Well-known Delhi-based Classical Ballet artiste Galina Lyakhova on her long artistic journey in India

April 17, 2015 06:42 pm | Updated 06:43 pm IST

Galina Lyakhova

Galina Lyakhova

It was a student scholarship of the Indian Government that brought a young Galina Lyakhova from Russia to New Delhi to pursue Kathak. Trained in Classical Ballet, and having learnt Kathak in Moscow from Shakti Roberts, Galina, now serving her last days as the head of the School of Russian Classical Ballet at the city’s Russian Centre of Science and Culture — a place she is often credited for giving a much needed fillip and thereby attracting a large number of students for over a decade, says she didn’t know then that her short India sojourn would lead to meeting her first true love, her Indian husband, and that she would stay back in the country.

“I came to India on an Indian Council for Cultural Relations (ICCR) scholarship as a young ballet dancer in 1993. I learnt Kathak from Nandini Singh.

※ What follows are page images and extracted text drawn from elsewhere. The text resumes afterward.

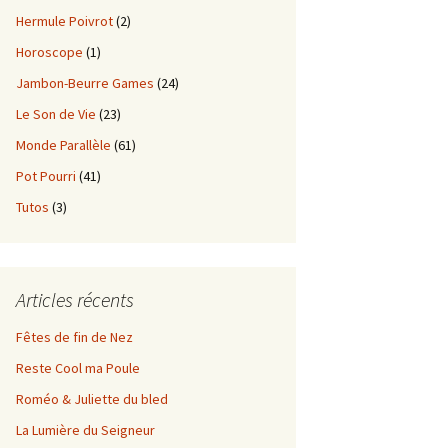
Hermule Poivrot
(2)
Horoscope
(1)
Jambon-Beurre Games
(24)
Le Son de Vie
(23)
Monde Parallèle
(61)
Pot Pourri
(41)
Tutos
(3)
Articles récents
Fêtes de fin de Nez
Reste Cool ma Poule
Roméo & Juliette du bled
La Lumière du Seigneur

It was not to leave Classical Ballet and become a Kathak dancer but to widen my understanding of yet another classical dance form. I feel, to become a complete dancer, you need to understand other forms too,” says Gallina. Those days, since there was no space for her to practice ballet, the then deputy director of the Russian Centre allowed her and some other Russian students to practice their art within the premises. “By 1994, I began teaching ballet to some kids of the Embassy officials,” she recalls her early days as a ballet teacher in Delhi.

Though Centre started the ballet school in 1982, she says it had been facing the problem of lack of trained teachers for some years. “From 1989 till I joined it in 2000, the school had no teacher. In fact, it began not as a school but as a small ballet studio with about 10-15 students,” she says. When the Centre asked her to join it, she quickly agreed.

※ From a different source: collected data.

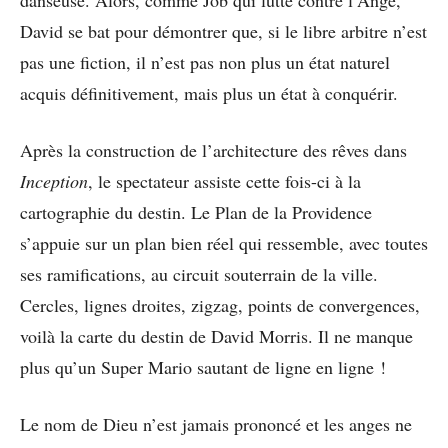
danseuse. Alors, comme Job qui lutte contre l’Ange,
David se bat pour démontrer que, si le libre arbitre n’est
pas une fiction, il n’est pas non plus un état naturel
acquis définitivement, mais plus un état à conquérir.
Après la construction de l’architecture des rêves dans
Inception
, le spectateur assiste cette fois-ci à la
cartographie du destin. Le Plan de la Providence
s’appuie sur un plan bien réel qui ressemble, avec toutes
ses ramifications, au circuit souterrain de la ville.
Cercles, lignes droites, zigzag, points de convergences,
voilà la carte du destin de David Morris. Il ne manque
plus qu’un Super Mario sautant de ligne en ligne !
Le nom de Dieu n’est jamais prononcé et les anges ne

“Ballet is oxygen for me and I love teaching it. Even today I can go on practising for hours together to get the desired result in students. So I readily agreed. The then administration rightly considered that such a school is very important for promotion of Russian art in the Indian Capital,” says Galina.

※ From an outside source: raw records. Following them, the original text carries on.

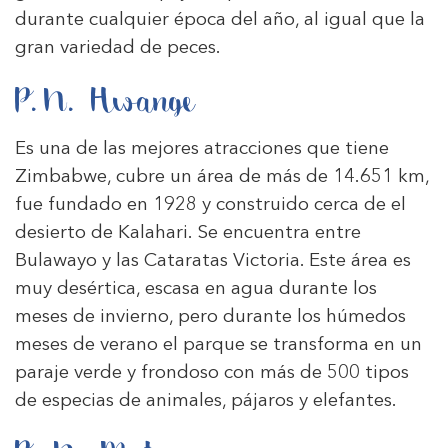
durante cualquier época del año, al igual que la
gran variedad de peces.
P.N. Hwange
Es una de las mejores atracciones que tiene
Zimbabwe, cubre un área de más de 14.651 km,
fue fundado en 1928 y construido cerca de el
desierto de Kalahari. Se encuentra entre
Bulawayo y las Cataratas Victoria. Este área es
muy desértica, escasa en agua durante los
meses de invierno, pero durante los húmedos
meses de verano el parque se transforma en un
paraje verde y frondoso con más de 500 tipos
de especias de animales, pájaros y elefantes.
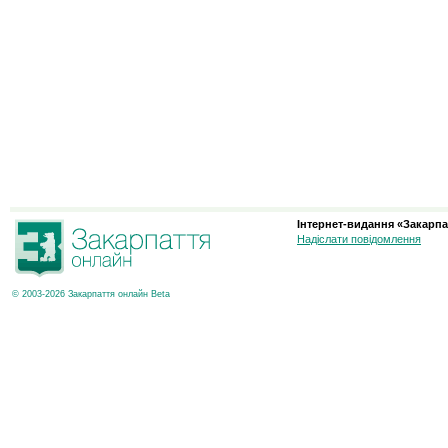
Інтернет-видання «Закарпа
Надіслати повідомлення
© 2003-2026 Закарпаття онлайн Beta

Unlike today, ballet was not as popular in Delhi ten years ago. “I have worked really hard to popularise Classical Ballet in Delhi. From teaching students how to wear a leotard and dance, to bringing books and videos to show them how it is done in Russia, to choreographing my pieces, selecting the music, broadly designing the costumes, to bringing experts to take exams and grade them, I have done everything over the years. Even recently, I introduced lessons in dramatic skills to improve the expressions of the dancers. From nothing, the annual show of the School is now sometimes seen by more than a thousand people,” says Gallina, mentioning that she has been chosen for the 2014 badge of honour by the Russian Government for popularising its culture outside the country.

With her exit from the Centre imminent now, Galina says she will, however, continue to propagate Classical Ballet in Delhi. “I may have to find a place to continue teaching my students. I have taught so many students in the last 15 years, some of them have taken it up as a profession, so the legacy should continue.”